Sixty years have changed everything. Now organic is a glamour word. Now the outputs of organic production can be found in supermarkets around the world. Now there are national guidelines for what it means to be organic with every i dotted and t crossed, so industrial-scale farms can follow the letter of the law and be certified.
So have we won? Not really. The “O” word is now academically respectable, but state and federal funding for organic research remains minimal. More alarmingly, given the entry into the industry of some of the largest multinational food companies, organics seems to be becoming what some of us hoped it would be an alternative to—another industrial food system that ships raw materials from wherever on the planet they can be most cheaply grown to factories producing everything from “organic” TV dinners to “organic” soft drinks.
This isn’t what we meant. When we said organic, we meant local. We meant healthful. We meant being true to the ecologies of our regions. We meant mutually respectful growers and eaters. We meant social justice and community.
When we said organic, we meant local. We meant healthful. We meant being true to the ecologies of our regions. We meant mutually respectful growers and eaters. We meant social justice and community.

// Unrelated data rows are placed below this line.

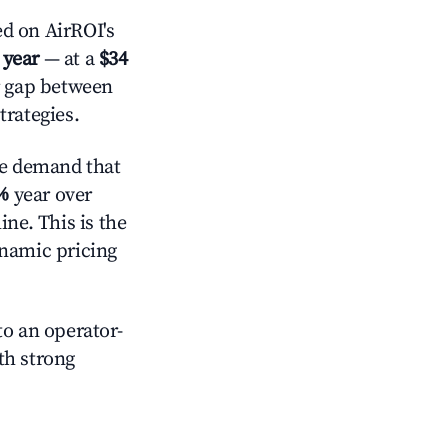
d on AirROI's
 year
— at a
$34
r gap between
trategies.
ve demand that
%
year over
ne. This is the
ynamic pricing
o an operator-
ith strong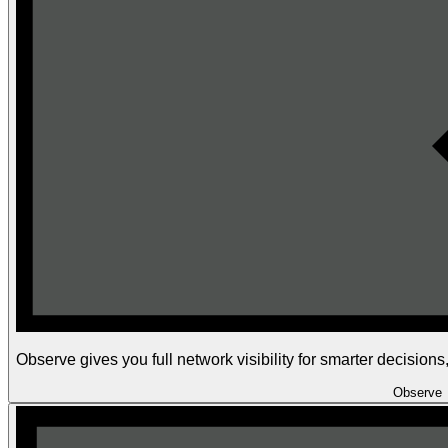
Observe gives you full network visibility for smarter decision
Observe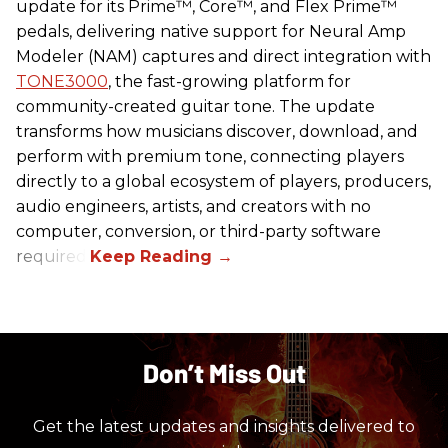
update for its Prime™, Core™, and Flex Prime™
pedals, delivering native support for Neural Amp
Modeler (NAM) captures and direct integration with
TONE3000
, the fast-growing platform for
community-created guitar tone. The update
transforms how musicians discover, download, and
perform with premium tone, connecting players
directly to a global ecosystem of players, producers,
audio engineers, artists, and creators with no
computer, conversion, or third-party software
required.
Don’t Miss Out
Get the latest updates and insights delivered to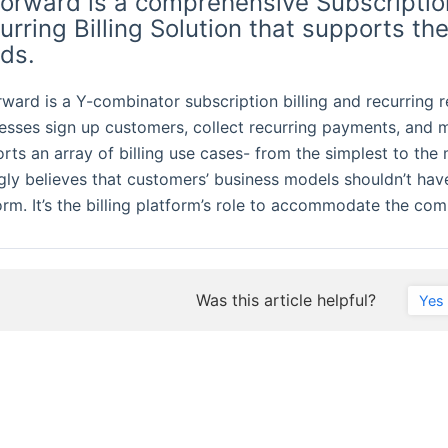
lforward is a comprehensive Subscript
urring Billing Solution that supports th
ds.
orward is a Y-combinator subscription billing and recurring r
esses sign up customers, collect recurring payments, and m
rts an array of billing use cases- from the simplest to the
gly believes that customers’ business models shouldn’t hav
orm. It’s the billing platform’s role to accommodate the co
Was this article helpful?
Yes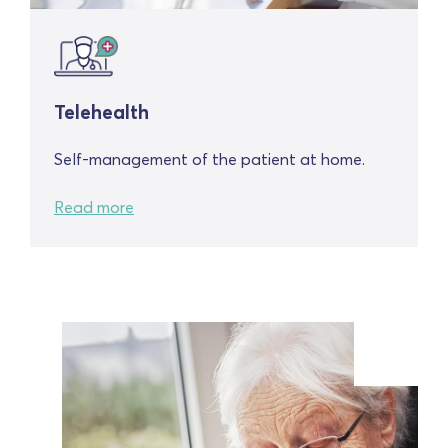
Telehealth
Self-management of the patient at home.
Read more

Some insist that the modern world has no place for such niceties. Small-scale organic operations, they declare, will inevitably lose out to what has been called the organic-industrial complex. Its output will be delivered to high-volume superstores, where locally grown carrots will be undersold by mass-produced “organic” carrots.
Some of us don’t agree that the future of organics lies in economies of scale or long-distance transport of food. We believe it lies in local markets that help sustain vibrant local economies. “Oh, sure,” sneer the critics, “but local organic can’t feed the world.”

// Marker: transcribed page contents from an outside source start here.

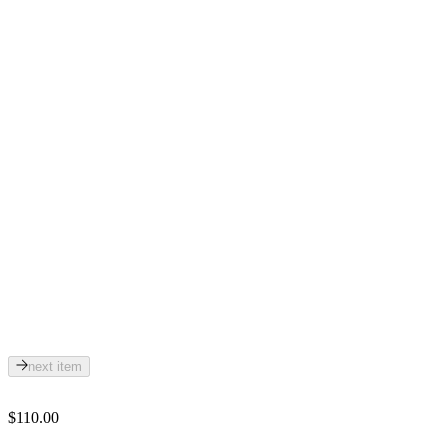
next item
$110.00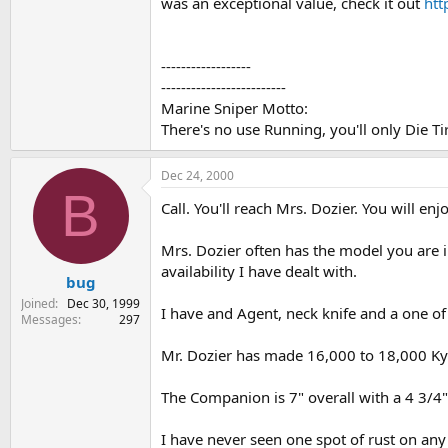
was an exceptional value, check it out
ht
------------------
-------------------------
Marine Sniper Motto:
There's no use Running, you'll only Die Ti
Dec 24, 2000
B
Call. You'll reach Mrs. Dozier. You will 
Mrs. Dozier often has the model you are in
availability I have dealt with.
bug
Joined
Dec 30, 1999
I have and Agent, neck knife and a one of
Messages
297
Mr. Dozier has made 16,000 to 18,000 Kyd
The Companion is 7" overall with a 4 3/4" 
I have never seen one spot of rust on any 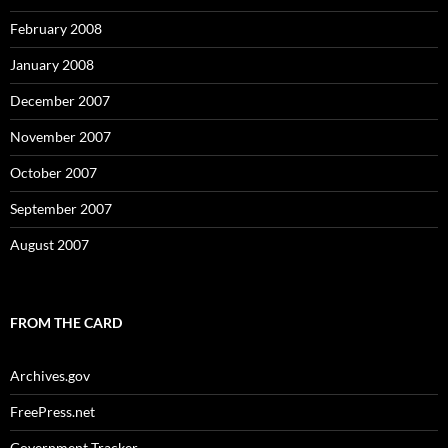
February 2008
January 2008
December 2007
November 2007
October 2007
September 2007
August 2007
FROM THE CARD
Archives.gov
FreePress.net
Government Tracker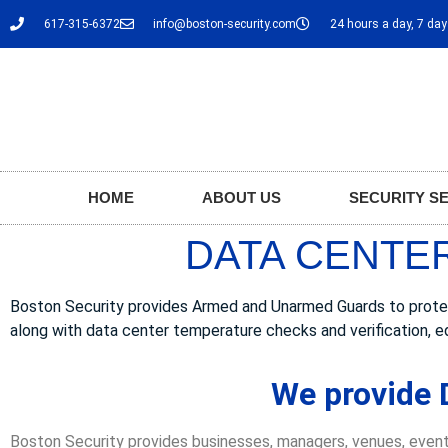
617-315-6372
info@boston-security.com
24 hours a day, 7 da
HOME
ABOUT US
SECURITY S
DATA CENTER
Boston Security provides Armed and Unarmed Guards to protect D
along with data center temperature checks and verification, e
We provide D
Boston Security provides businesses, managers, venues, event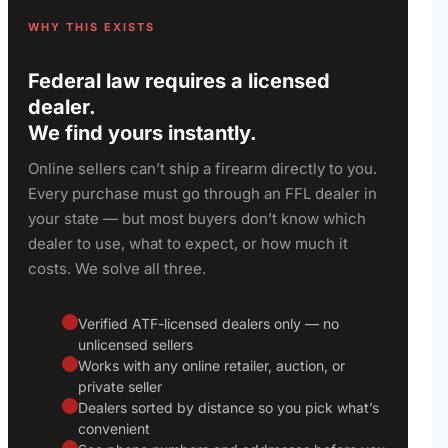
WHY THIS EXISTS
Federal law requires a licensed
dealer.
We find yours instantly.
Online sellers can’t ship a firearm directly to you.
Every purchase must go through an FFL dealer in
your state — but most buyers don’t know which
dealer to use, what to expect, or how much it
costs. We solve all three.
Verified ATF-licensed dealers only — no
unlicensed sellers
Works with any online retailer, auction, or
private seller
Dealers sorted by distance so you pick what’s
convenient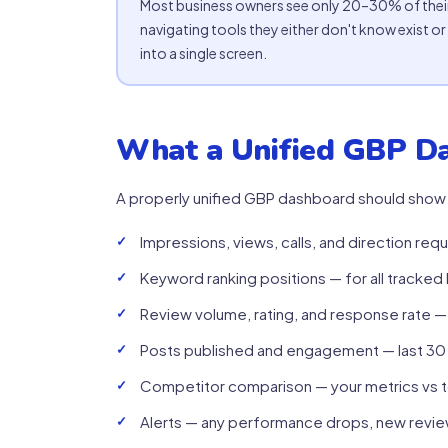
Most business owners see only 20–30% of their
navigating tools they either don't know exist or 
into a single screen.
What a Unified GBP D
A properly unified GBP dashboard should show
Impressions, views, calls, and direction re
Keyword ranking positions — for all tracke
Review volume, rating, and response rate —
Posts published and engagement — last 30
Competitor comparison — your metrics vs 
Alerts — any performance drops, new review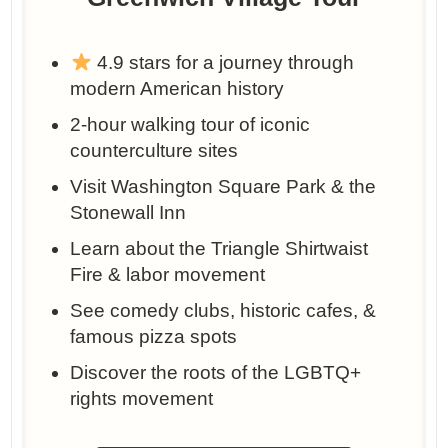
4.9 stars for a journey through
modern American history
2-hour walking tour of iconic
counterculture sites
Visit Washington Square Park & the
Stonewall Inn
Learn about the Triangle Shirtwaist
Fire & labor movement
See comedy clubs, historic cafes, &
famous pizza spots
Discover the roots of the LGBTQ+
rights movement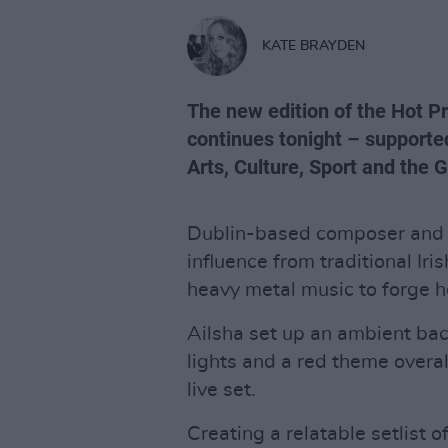
KATE BRAYDEN
The new edition of the Hot 
continues tonight – supporte
Arts, Culture, Sport and the 
Dublin-based composer and 
influence from traditional Iri
heavy metal music to forge 
Ailsha set up an ambient bac
lights and a red theme overal
live set.
Creating a relatable setlist 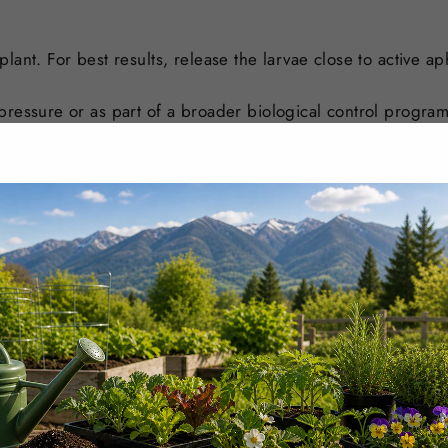
lant. For best results, release the larvae close to active a
pressure or as part of a broader biological control program
on level.
rial near aphid colonies or affected areas of the plant.
 near the first branch or close to areas where aphids are act
nto suitable distribution boxes.
 Avoid placing larvae in direct hot sun or onto wet foliage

Industrial agriculture is not now feeding the world, of course, and shows no promise of doing so. Instead, this high-input model keeps plunging into destitution the very farmers whose production might really help end hunger. Local organic agriculture, moreover, doesn’t have to feed the world; it needs only to offer local communities techniques for feeding themselves, an offer it has widely delivered on from Mexico to Kenya. It has delivered, most notably, in Cuba, 90 miles off our southern coast, where small-scale local organic agriculture is feeding a nation.

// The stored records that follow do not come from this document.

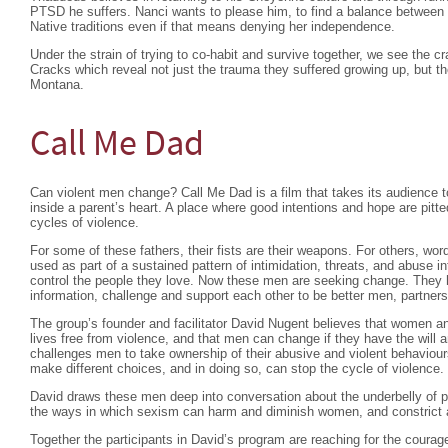
PTSD he suffers. Nanci wants to please him, to find a balance between l
Native traditions even if that means denying her independence.
Under the strain of trying to co-habit and survive together, we see the c
Cracks which reveal not just the trauma they suffered growing up, but t
Montana.
Call Me Dad
Can violent men change? Call Me Dad is a film that takes its audience t
inside a parent’s heart. A place where good intentions and hope are pitt
cycles of violence.
For some of these fathers, their fists are their weapons. For others, wo
used as part of a sustained pattern of intimidation, threats, and abuse i
control the people they love. Now these men are seeking change. They 
information, challenge and support each other to be better men, partners 
The group’s founder and facilitator David Nugent believes that women and 
lives free from violence, and that men can change if they have the will 
challenges men to take ownership of their abusive and violent behaviou
make different choices, and in doing so, can stop the cycle of violence.
David draws these men deep into conversation about the underbelly of pa
the ways in which sexism can harm and diminish women, and constrict 
Together the participants in David’s program are reaching for the coura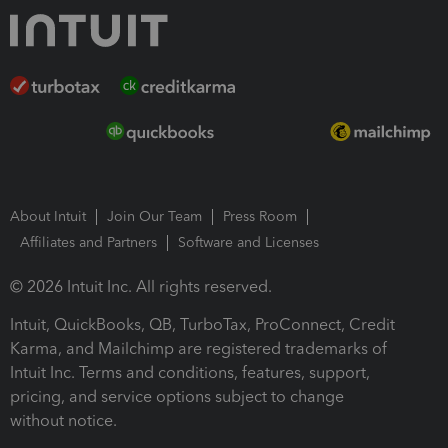
About Intuit
Join Our Team
Press Room
Affiliates and Partners
Software and Licenses
© 2026 Intuit Inc. All rights reserved.
Intuit, QuickBooks, QB, TurboTax, ProConnect, Credit
Karma, and Mailchimp are registered trademarks of
Intuit Inc. Terms and conditions, features, support,
pricing, and service options subject to change
without notice.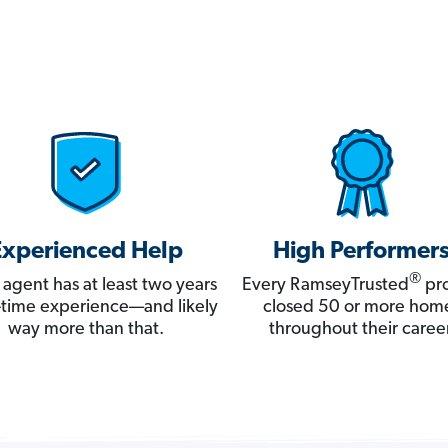
Experienced Help
High Performer
®
 agent has at least two years
Every RamseyTrusted
pro
ll-time experience—and likely
closed 50 or more hom
way more than that.
throughout their career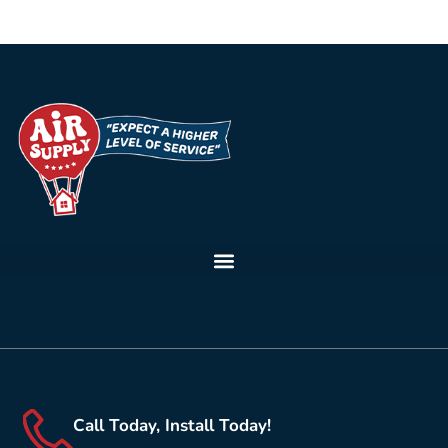
Call Today, Install Today!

Cut off from the inputs for “modern” agriculture by the 1989 disintegration of the Soviet Union, Cuba went organic of necessity. Now private and community urban gardens supply more than half of Cuba’s vegetables. Could a similar revolution come to pass here, in a nation that “has everything”? Why not? By demonstrating the power of organic methods in our own backyards, by supporting local farmers, and by working steadily to shorten our food chains, we veterans of Organic Gardening’s earlier battles can help save the kind of organic we always meant to have.